The real work is done in the layout file. It is responsible for collecting all the posts belonging to a particular year. Below is the Liquid code that does just that. The layout file also contains a bit of html to display the posts.

1
2
3
4
5
6
7
8
9
10
11
12
13
14
15
16
17
18
19
20
21
22
23
24
25
26
<html lang="en">
    {% include head.html %}
    <body>
        {% assign posts = site.emptyArray %}

        {% assign pageYear = page.dir | split: '/' %}
        {% assign pageYear = pageYear[1] %}

        {% for post in site.posts %}
            {% assign postYear = post.date | date: '%Y' %}
            {% if postYear == pageYear %}
                {% assign posts = posts | push: post %}
            {% endif %}
        {% endfor %}

        <h1>Posts from {{ pageYear }}</h1>
        <ul>
            {% for post in posts %}
            <li>
                {{ post.date | date: "%b %-d, %Y" }}
                <a href="{{ post.url | prepend: site.baseurl }}">{{ post.title }}</a>
            </li>
            {% endfor %}
        </ul>
    </bodoy>
</html>
Figure 2: Liquide code for generating an archive page for a particular year.

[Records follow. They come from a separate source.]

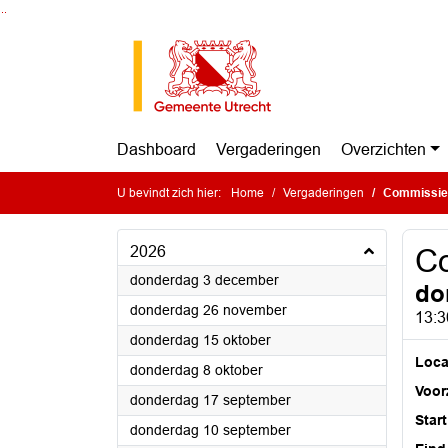
Ga naar de inhoud van deze pagina
Ga naar het zoeken
Ga naar het menu
Dashboard
Vergaderingen
Overzichten
U bevindt zich hier:
Home
Vergaderingen
Commissie
2026
C
2026
donderdag 3 december
do
2026
donderdag 26 november
13:3
2026
donderdag 15 oktober
Loca
2026
donderdag 8 oktober
Voorz
2026
donderdag 17 september
Start
2026
donderdag 10 september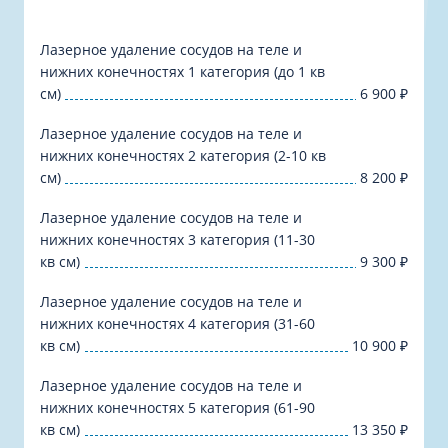
Лазерное удаление сосудов на теле и
нижних конечностях 1 категория (до 1 кв
см)
6 900
₽
Лазерное удаление сосудов на теле и
нижних конечностях 2 категория (2-10 кв
см)
8 200
₽
Лазерное удаление сосудов на теле и
нижних конечностях 3 категория (11-30
кв см)
9 300
₽
Лазерное удаление сосудов на теле и
нижних конечностях 4 категория (31-60
кв см)
10 900
₽
Лазерное удаление сосудов на теле и
нижних конечностях 5 категория (61-90
кв см)
13 350
₽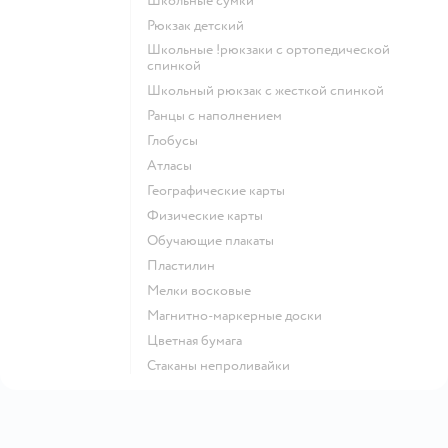
Школьные сумки
Рюкзак детский
Школьные !рюкзаки с ортопедической
спинкой
Школьный рюкзак с жесткой спинкой
Ранцы с наполнением
Глобусы
Атласы
Географические карты
Физические карты
Обучающие плакаты
Пластилин
Мелки восковые
Магнитно-маркерные доски
Цветная бумага
Стаканы непроливайки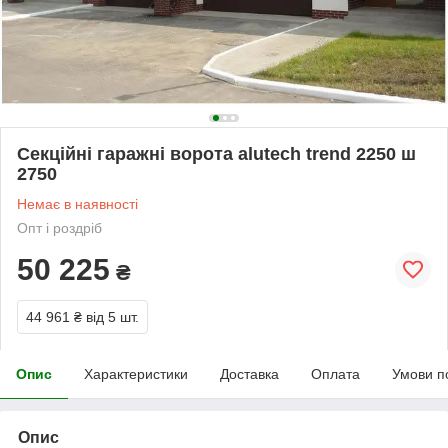
Секційні гаражні ворота alutech trend 2250 ш
2750
Немає в наявності
Опт і роздріб
50 225
₴
44 961 ₴
від 5 шт.
Опис
Характеристики
Доставка
Оплата
Умови п
Опис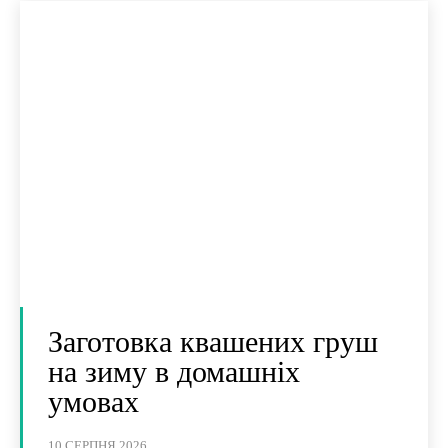
Заготовка квашених груш
на зиму в домашніх
умовах
10 СЕРПНЯ 2026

The {% include head.html %} on the second line is there to create a valid <head> section. The important part is on lines 4–14. A number of variables are automatically included when the page is being generated. These variables can be used during the liquid templating execution. The page variable contains a dir, which tells us the path of the page being generated. In our case this will be /2017/ for the first directory. Lines 6 and 7 extract the year from the page.dir variable. This information is then used to gather all posts of that year in lines 9–14. We iterate over all posts and only collect those that match the given year. That is in lines 11–13.

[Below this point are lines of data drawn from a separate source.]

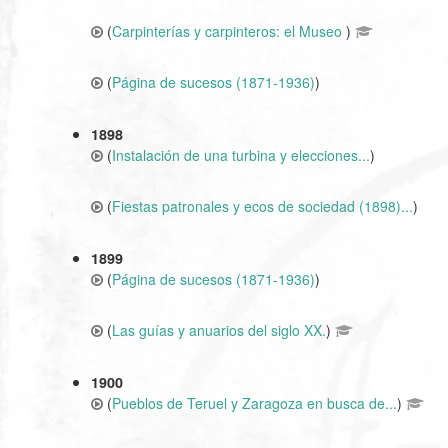
(
Carpinterías y carpinteros: el Museo
)
(
Página de sucesos (1871-1936)
)
1898
(
Instalación de una turbina y elecciones...
)
(
Fiestas patronales y ecos de sociedad (1898)...
)
1899
(
Página de sucesos (1871-1936)
)
(
Las guías y anuarios del siglo XX.
)
1900
(
Pueblos de Teruel y Zaragoza en busca de...
)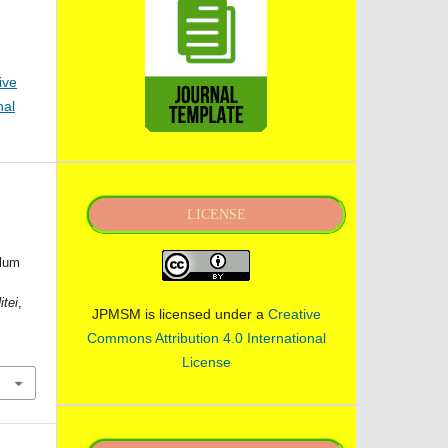
ive
nal
LICENSE
.
lum
tei
,
JPMSM is licensed under a
Creative
Commons Attribution 4.0 International
License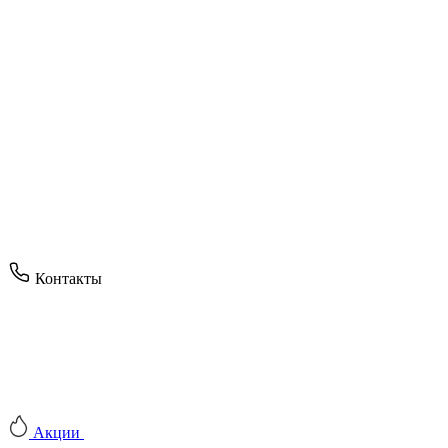
Контакты
Акции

The posts variables is used to store all the corresponding posts and is initialized at line 4. The configuration file contain the value of an empty array as there is no way to initialize an array in Liquid. Lines 16–24 are used to display the posts array in a list, thus rendering a valid html page containing the posts of 2017, which works nicely with GitHub pages. You can see the results for yourself.

Final Thoughts

You’ll end up with a considerable amount of directories at the root level. If this bothers you, you could add the directories to archive instead, or any other location you wish. You will need to change line 5 in the code example in Figure 2 to adjust to the new location.